Whether it’s your first trial or your tenth, going to court will always be a stressful experience. A court appearance is something you and your lawyer should carefully plan, because these few hours in front of a judge can have a large impact upon your mental health, your financial health, or even your freedom. In order to improve your chances of a good result from the court date, you should do a minimum amount of preparation.
Here are the 4 things we consider most important when preparing for a court date:
1. Logistics and preparation
Try to visit the courthouse prior to the actual court date. Make sure that you arrive early on that particular date. Dress according to the event and make sure to avoid bold colors – keep it simple and elegant. Your outfit is more important than you think, as are all the other “small” details. Making the best possible impression with the judge can help your case, while the smallest slip-up, like being late, can be fatal.
2. Seek mediation instead of revenge
Remember, you’re going to court to undo a wrongdoing, whether this is your wrongdoing or someone else’s. Your lawyer is paid to help your case and the judge (and jury) are also people. Try to remember that the final objective is justice and balance, not trampling the opposing party. Try to keep a positive, yet firm flow of mind and actions. Plus, if it’s clear that you’re only trying to hurt and humiliate the opposition, you won’t have the luxury of a sympathetic judge. Be careful how you define “winning”.
3. Prepare together with your lawyer
There really is no shortcoming here. Your lawyer can prepare you for everything from court procedures, do’s and don’ts, as well as how he plans to fight for your case. You need to understand how the trial will undergo, what your rights are, when are you allowed to speak and not, as well as other small details. Understanding all these steps are key not only in building a strong case and having answers for the opposition’s questions, but also in avoiding some costly mistakes that can turn the court against you.

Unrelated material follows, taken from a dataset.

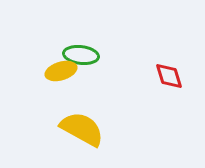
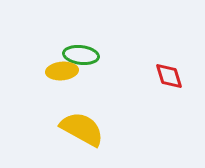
yellow ellipse: moved 1 px right; rotated 12 degrees clockwise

4. Understand “winning” and follow-ups
Get your objective straight from the beginning. “Winning” might not mean a lot if you end up paying your lawyer more than you won in the court room. Understand the fine details of your case – how much you’re entitled to, how much or what you want to obtain, etc. Only then can you clearly see your objectives and decide how (or if) you want to proceed. More often than not, settling with the opposing party is a good deal, since most people want to avoid a costly and long legal procedure.